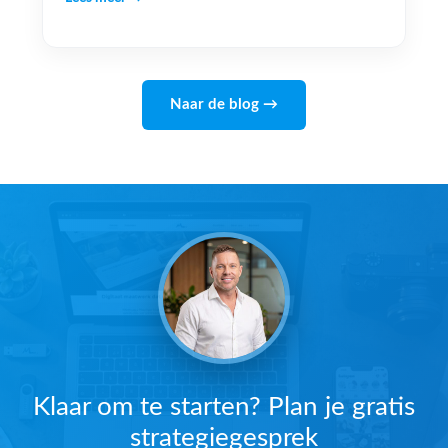
Naar de blog →
Klaar om te starten? Plan je gratis
strategiegesprek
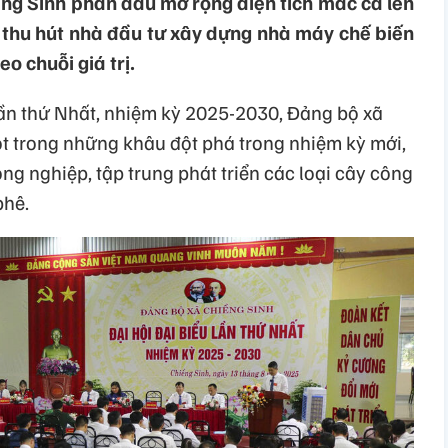
ng Sinh phấn đấu mở rộng diện tích mắc ca lên
, thu hút nhà đầu tư xây dựng nhà máy chế biến
o chuỗi giá trị.
 lần thứ Nhất, nhiệm kỳ 2025-2030, Đảng bộ xã
ột trong những khâu đột phá trong nhiệm kỳ mới,
ng nghiệp, tập trung phát triển các loại cây công
phê.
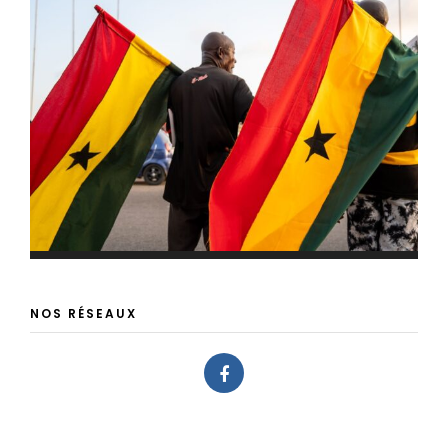
NOS RÉSEAUX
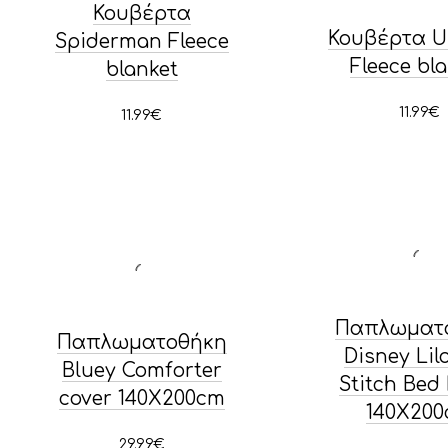
Κουβέρτα
Κουβέρτα U
Spiderman Fleece
Fleece bl
blanket
11.99
€
11.99
€
Παπλωματ
Παπλωματοθήκη
Disney Lil
Bluey Comforter
Stitch Bed
cover 140Χ200cm
140Χ20
29.99
€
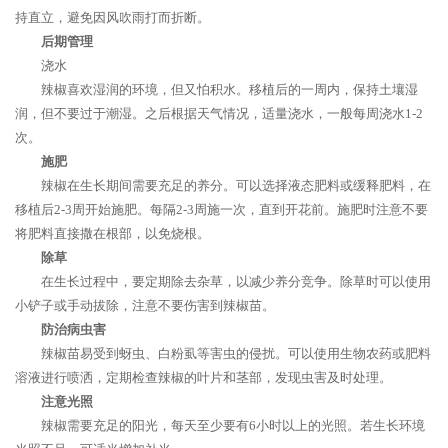
持直立，避免因风吹雨打而折断。
后期管理
浇水
辣椒喜欢湿润的环境，但又怕积水。移植后的一周内，保持土壤湿
润，但不要过于潮湿。之后根据天气情况，适量浇水，一般每周浇水1-2
次。
施肥
辣椒在生长期间需要充足的养分。可以选择液态肥料或缓释肥料，在
移植后2-3周开始施肥。每隔2-3周施一次，直到开花前。施肥时注意不要
将肥料直接撒在根部，以免烧根。
除草
在生长过程中，要定期除去杂草，以减少养分竞争。除草时可以使用
小铲子或手动拔除，注意不要伤害到辣椒苗。
防治病虫害
辣椒苗易受到蚜虫、白粉虱等害虫的侵扰。可以使用生物农药或肥料
溶液进行喷洒，定期检查辣椒的叶片和茎部，发现虫害及时处理。
注意光照
辣椒需要充足的阳光，每天至少要有6小时以上的光照。若生长环境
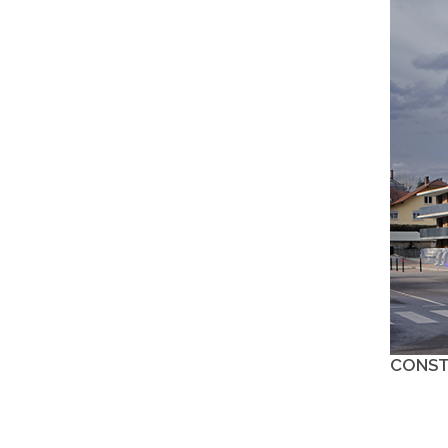
CONST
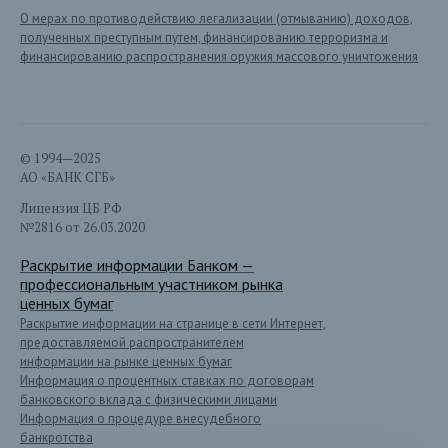
О мерах по противодействию легализации (отмыванию) доходов,
полученных преступным путем, финансированию терроризма и
финансированию распространения оружия массового уничтожения
© 1994—2025
АО «БАНК СГБ»
Лицензия ЦБ РФ
№2816 от 26.03.2020
Раскрытие информации Банком —
профессиональным участником рынка
ценных бумаг
Раскрытие информации на странице в сети Интернет,
предоставляемой распространителем
информации на рынке ценных бумаг
Информация о процентных ставках по договорам
банковского вклада с физическими лицами
Информация о процедуре внесудебного
банкротства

--------------------------------------------------

(Aim of the exercise):
Starting at the line that contains "информации на рынке ценных бумаг", reproduce each line through the end of the records exactly, both ends included.

(Response):
информации на рынке ценных бумаг
Информация о процентных ставках по договорам
банковского вклада с физическими лицами
Информация о процедуре внесудебного
банкротства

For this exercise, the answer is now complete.